Ich bedenke zum „Tag der deutschen Einheit“ am 3. Oktober eine Rede, die die Schriftstellerin Herta Müller im Juni 2022 gehalten hat. *

Schriftstellerin und Nobelpreisträgerin

Ihr halbes Leben hat sie in einer Diktatur gelebt, die deutsche Schriftstellerin Herta Müller. Das war in Rumänien, unter Ceaușescu. Sie gehört zu den „Banater Schwaben“, einer Gruppe von Deutschen, die einst nach Rumänien ausgewandert waren. Als Frau Müller dann Ende der 1980er Jahre nach Deutschland kam, wurde sie bald eine berühmte Schriftstellerin und 2009 mit dem Literaturnobelpreis ausgezeichnet. Gerade hat sie ein neues Buch veröffentlicht, in dem sie eine Geschichte erzählt von „Zahnbürste und Freiheit“.

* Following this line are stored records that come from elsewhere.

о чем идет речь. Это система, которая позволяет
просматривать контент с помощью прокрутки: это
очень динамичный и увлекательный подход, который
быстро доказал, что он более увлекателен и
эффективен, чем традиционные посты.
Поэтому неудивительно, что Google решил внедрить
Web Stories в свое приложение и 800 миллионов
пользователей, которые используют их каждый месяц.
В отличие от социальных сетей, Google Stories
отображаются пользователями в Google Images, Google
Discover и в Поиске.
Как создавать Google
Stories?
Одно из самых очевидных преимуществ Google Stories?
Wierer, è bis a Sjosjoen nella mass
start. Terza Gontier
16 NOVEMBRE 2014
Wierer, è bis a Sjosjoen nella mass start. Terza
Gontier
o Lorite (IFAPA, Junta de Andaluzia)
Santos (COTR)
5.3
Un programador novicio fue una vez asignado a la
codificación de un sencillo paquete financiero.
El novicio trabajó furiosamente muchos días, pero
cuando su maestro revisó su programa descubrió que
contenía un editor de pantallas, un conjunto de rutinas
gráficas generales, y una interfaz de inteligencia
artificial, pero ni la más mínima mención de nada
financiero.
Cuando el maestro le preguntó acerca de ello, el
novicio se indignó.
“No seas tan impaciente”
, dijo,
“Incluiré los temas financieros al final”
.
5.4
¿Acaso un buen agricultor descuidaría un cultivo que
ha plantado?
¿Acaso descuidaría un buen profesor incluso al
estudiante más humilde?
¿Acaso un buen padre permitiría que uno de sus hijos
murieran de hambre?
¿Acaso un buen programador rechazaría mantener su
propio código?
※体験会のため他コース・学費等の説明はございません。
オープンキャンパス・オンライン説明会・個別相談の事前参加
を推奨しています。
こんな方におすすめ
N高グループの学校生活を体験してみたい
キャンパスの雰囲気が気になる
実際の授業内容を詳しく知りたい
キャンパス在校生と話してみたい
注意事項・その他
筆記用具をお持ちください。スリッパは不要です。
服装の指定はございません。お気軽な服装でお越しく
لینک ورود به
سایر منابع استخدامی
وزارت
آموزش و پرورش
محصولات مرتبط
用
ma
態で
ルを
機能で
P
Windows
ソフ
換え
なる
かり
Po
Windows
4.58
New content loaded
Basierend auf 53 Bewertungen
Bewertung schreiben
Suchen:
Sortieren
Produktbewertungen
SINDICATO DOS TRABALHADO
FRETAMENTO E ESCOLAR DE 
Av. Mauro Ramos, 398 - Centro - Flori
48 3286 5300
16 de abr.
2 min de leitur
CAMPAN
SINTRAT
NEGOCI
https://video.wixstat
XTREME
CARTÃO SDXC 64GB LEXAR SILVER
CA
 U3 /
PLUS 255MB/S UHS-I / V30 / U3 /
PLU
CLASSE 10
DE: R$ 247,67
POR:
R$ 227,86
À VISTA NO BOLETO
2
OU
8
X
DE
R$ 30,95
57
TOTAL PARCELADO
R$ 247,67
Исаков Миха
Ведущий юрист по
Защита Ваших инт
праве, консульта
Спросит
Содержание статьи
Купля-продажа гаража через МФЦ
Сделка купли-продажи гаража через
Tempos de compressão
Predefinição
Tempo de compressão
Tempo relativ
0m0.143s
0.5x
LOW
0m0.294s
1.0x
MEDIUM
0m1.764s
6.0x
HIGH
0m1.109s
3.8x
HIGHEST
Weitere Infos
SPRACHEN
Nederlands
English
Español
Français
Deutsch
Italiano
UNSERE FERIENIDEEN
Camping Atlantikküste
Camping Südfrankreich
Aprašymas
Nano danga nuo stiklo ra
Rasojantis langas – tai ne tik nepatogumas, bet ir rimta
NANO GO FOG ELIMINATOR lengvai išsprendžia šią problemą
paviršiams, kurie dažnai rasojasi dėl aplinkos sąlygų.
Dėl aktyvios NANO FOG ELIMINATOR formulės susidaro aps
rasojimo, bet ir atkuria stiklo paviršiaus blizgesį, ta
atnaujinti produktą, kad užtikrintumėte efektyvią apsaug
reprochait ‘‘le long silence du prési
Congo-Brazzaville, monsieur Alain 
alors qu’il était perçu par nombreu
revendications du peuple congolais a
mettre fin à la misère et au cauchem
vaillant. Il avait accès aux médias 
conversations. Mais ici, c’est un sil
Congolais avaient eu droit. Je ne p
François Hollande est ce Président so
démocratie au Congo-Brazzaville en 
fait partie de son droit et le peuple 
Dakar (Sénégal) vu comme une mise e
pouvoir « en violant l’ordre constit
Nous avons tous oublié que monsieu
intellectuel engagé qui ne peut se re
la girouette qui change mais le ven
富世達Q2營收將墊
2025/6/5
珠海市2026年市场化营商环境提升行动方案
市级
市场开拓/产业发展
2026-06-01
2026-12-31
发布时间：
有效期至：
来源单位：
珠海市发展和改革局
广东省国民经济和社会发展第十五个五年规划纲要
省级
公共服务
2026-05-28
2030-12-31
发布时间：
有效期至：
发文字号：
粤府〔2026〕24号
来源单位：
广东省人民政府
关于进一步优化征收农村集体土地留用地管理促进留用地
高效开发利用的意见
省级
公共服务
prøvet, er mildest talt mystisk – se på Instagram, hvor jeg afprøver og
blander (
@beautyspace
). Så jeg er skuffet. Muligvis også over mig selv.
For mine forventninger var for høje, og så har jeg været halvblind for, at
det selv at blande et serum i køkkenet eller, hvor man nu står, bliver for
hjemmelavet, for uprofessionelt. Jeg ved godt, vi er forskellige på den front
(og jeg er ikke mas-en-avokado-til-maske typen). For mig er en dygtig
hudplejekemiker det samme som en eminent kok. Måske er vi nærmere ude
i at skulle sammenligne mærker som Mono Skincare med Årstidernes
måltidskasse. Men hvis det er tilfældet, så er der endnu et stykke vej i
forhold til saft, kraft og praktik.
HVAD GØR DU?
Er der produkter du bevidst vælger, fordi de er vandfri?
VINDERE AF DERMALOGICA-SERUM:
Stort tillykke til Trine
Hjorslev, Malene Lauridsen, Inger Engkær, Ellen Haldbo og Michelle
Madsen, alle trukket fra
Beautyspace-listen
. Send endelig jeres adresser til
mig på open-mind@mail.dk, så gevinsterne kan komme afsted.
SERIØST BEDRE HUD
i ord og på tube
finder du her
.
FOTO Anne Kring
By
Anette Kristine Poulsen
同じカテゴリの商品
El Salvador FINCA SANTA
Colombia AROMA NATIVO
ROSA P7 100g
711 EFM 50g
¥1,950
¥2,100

In der Zeit der Diktatur in Rumänien, erzählt Frau Müller, habe sie immer eine Zahnbürste in ihrer Handtasche gehabt. Für sie war das ein Symbol der Unterdrückung. Jeden Tag konnte man abgeführt und verhört werden. Falls sie dann nicht wieder hätte heimgehen dürfen, hätte sie vorsichtshalber ein Zahnbürste in ihrer Tasche für den Abend und den Morgen im Gefängnis.

Als sie 1987 in den Westen gekommen sei, war die Zahnbürste immer noch in ihrer Tasche. Aber nach ein paar Tagen wurde ihr die Handtasche gestohlen. Man fand die Tasche zwar nach ein paar Tagen, aber die Zahnbürste war nicht mehr drin.

Kleine Geschichte des Glücks

Frau Müller erzählt diese kleine Geschichte als eine Geschichte des Glücks. Sie empfindet, dass ihr das Mittragen der Zahnbürste Glück gebracht hat – sie wurde nie über Nacht im Gefängnis behalten. Und auch der Verlust der Zahnbürste war für sie Glück. In Freiheit brauchte sie keine Zahnbürste mehr mit sich zu tragen. Sie sagt am Ende ihres kleinen Textes: Wahrscheinlich weiß sie (die Zahnbürste) besser als ich, dass das Leben in einer Demokratie sowieso ein Glück ist.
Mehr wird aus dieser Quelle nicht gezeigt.